Do you have a car in Michigan, but no title? You might be able to get a title in your name by getting a bonded title.
Short on time? Check out our Bonded Title FAQ page.
What is a Michigan Bonded Title?
A Michigan Bonded Title (also known as a Michigan Certificate of Title Surety, Michigan Lost Title Bond, or Michigan Defective Title Bond) is a document that proves you own your vehicle.
A bonded title is just like a regular title, except the DMV keeps the bond associated with the title on record. A bonded title is simply a title with a surety bond attached to it.
Why You Need To Purchase a Surety Bond
The purpose of a Michigan Bonded Title is to protect any previous owners of the vehicle and the state of Michigan.
You can learn more about how the surety bond works and what it means to be bonded at the end of the article.
When You Might Need a Michigan Bonded Title
You might need a bonded title in any of the following situations, though this not a complete list:
- You bought a vehicle and didn’t receive a title
- You bought a vehicle and only received a bill of sale
- You bought a vehicle and received an improperly assigned title
- You bought a vehicle, received, and lost the title before transferring it into your name*
*If you had the title in your name at one point in time, you can get a duplicate certificate of title by completing a duplicate or replacement title application and paying a $15 replacement title fee.

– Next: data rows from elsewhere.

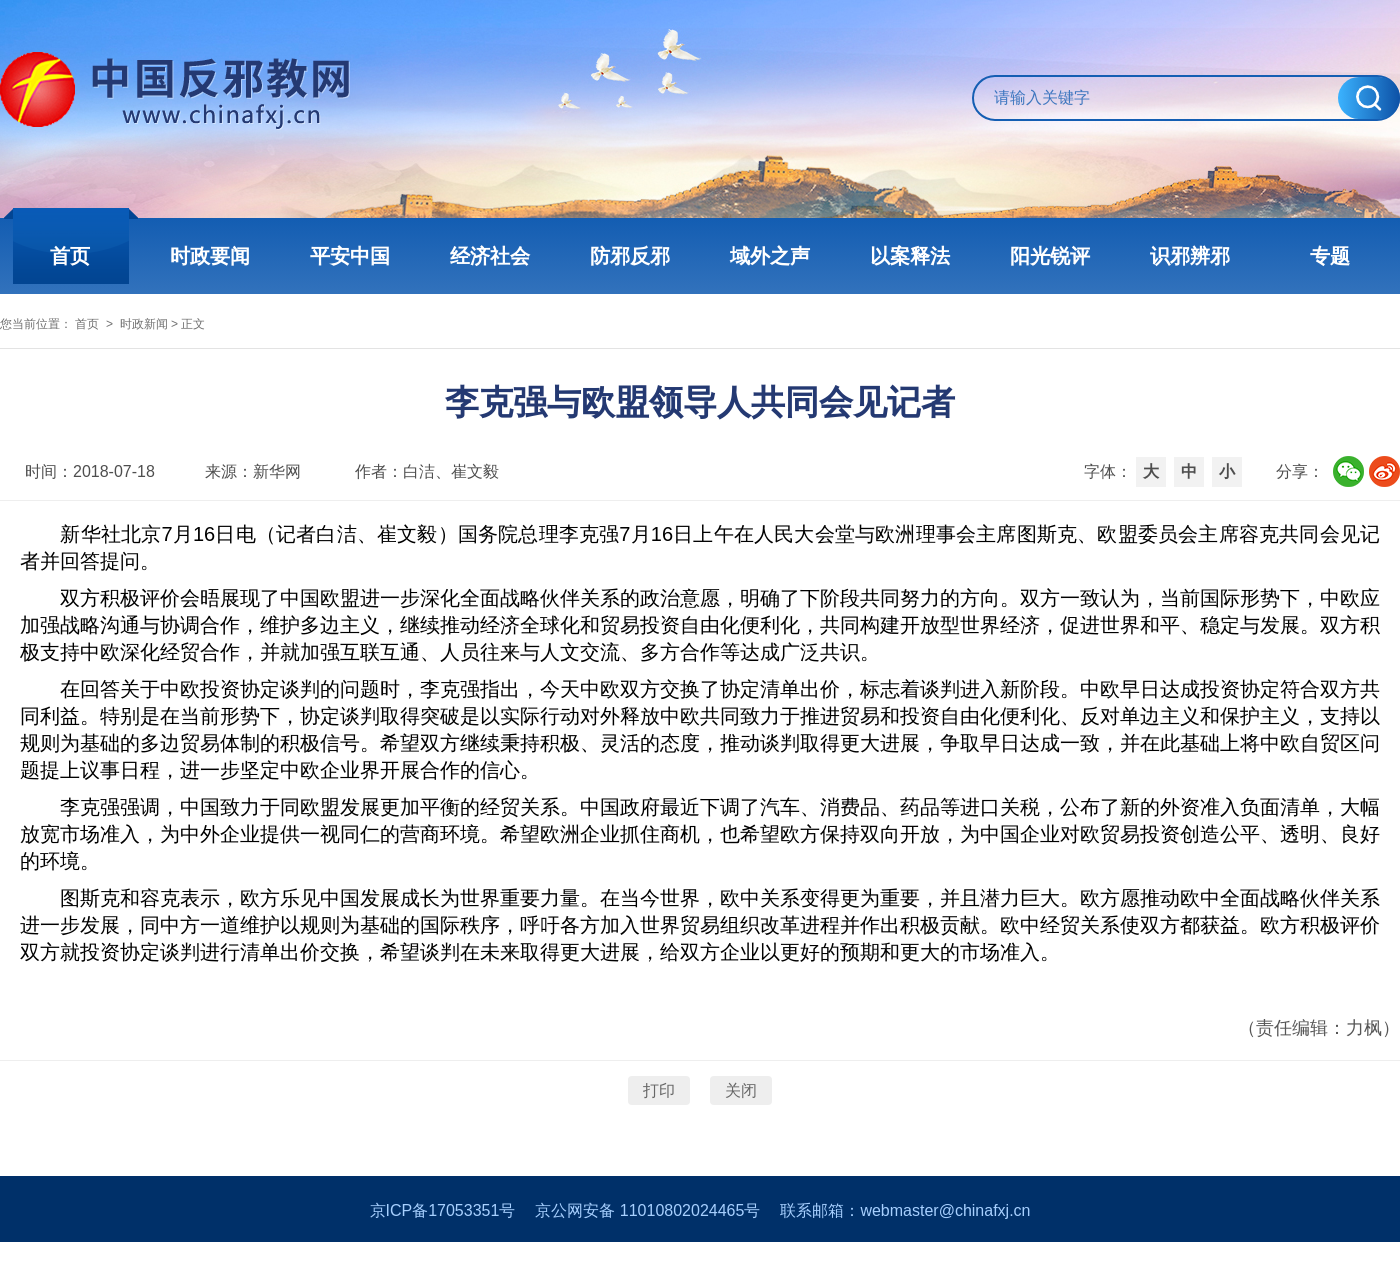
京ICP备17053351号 (443, 1256)
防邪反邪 (630, 256)
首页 (70, 256)
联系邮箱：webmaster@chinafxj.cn (905, 1256)
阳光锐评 (1050, 256)
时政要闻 (210, 256)
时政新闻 (204, 336)
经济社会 (490, 256)
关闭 (741, 1121)
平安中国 (350, 256)
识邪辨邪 (1190, 256)
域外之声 (770, 256)
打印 (659, 1121)
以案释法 (910, 256)
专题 (1330, 256)
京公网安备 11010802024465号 (647, 1256)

Note: If your vehicle is over 10 years old and has a value of $2,500 or less, you do not need to get an MI Bonded Title. In this instance, you can complete a Michigan Vehicle Ownership Certification.
Not sure if you need a Michigan Bonded Title? Check out this awesome infographic.
How to get a Michigan Bonded Title
Step #1: Contact DMV to make sure you are eligible
Your local DMV is the only entity that can tell you if you are eligible for a bonded title or not.
While we, Surety Solutions, wrote this blog post to educate you on situations where you might need a bonded title, we cannot say for certain if this is a valid solution for you.
Contact your local DMV, explain your situation, and ask if you could get a bonded title.
If they say yes, move on to Step #2.
Step #2: Determine the value of your vehicle
You can also get a vehicle appraisal from a licensed Michigan car dealer.
Once you have the value of your vehicle, move on to the next step.
Step #3: Calculate your bond amount
Your bond amount must be 2 times the value of your vehicle (that you determined in Step #2).
For example, if your vehicle is valued at $2,000, your bond amount needs to be $4,000.
Calculate your bond amount, then move on to the next step.
Step #4: Purchase a Michigan Lost Title Bond
Purchase a bond from a surety bond company. Make sure you apply for the correct bond amount that you determined in Step #3.
You do not need to pay the full bond amount to get bonded. Most people only pay $100 for their bond. You only need to pay for your bond one time.
Surety Solutions, A Gallagher Company does not issue Certificate of Lost Title Bonds
Before you purchase your title bond – learn important payment info
Once you purchase your bond, the surety company will mail it to you in the mail. Then you can move on to the next step.
Step #5: Submit
Send your original bond to the Michigan Secretary of State and wait to be approved for a bonded title.
You will also likely need to complete a title application and pay a title fee.
What it Means to be Bonded
When you get a bonded title, you are promising that you are the true owner of the vehicle, and that you will take responsibility for any bond claims.
If someone comes forward later on and says that they are the owner of the vehicle and that you should not have been granted a bonded title, they can make a claim on your bond.
If the claim is determined to be valid, you would be responsible for satisfying the claim. Usually, this would mean a financial compensation. The surety company would determine what is fair.
If you fail to satisfy the claim, the surety company would satisfy the claim for you. Then, they would come to you for reimbursement. Essentially, the bond holds you liable for your actions, no matter what.
Want more information about what happens if someone made a claim on your bond? Check out this resource.
Do Michigan Bonded Titles Expire?
Yes. MI Bonded Titles expire 3 years from their effective date. The bond remains on file with the DMV and is associated with the title for the entire 3 years.
If no one comes forward during those 3 years and makes a claim against your MI Lost Title Bond, then the bond will no longer be associated with the vehicle’s title.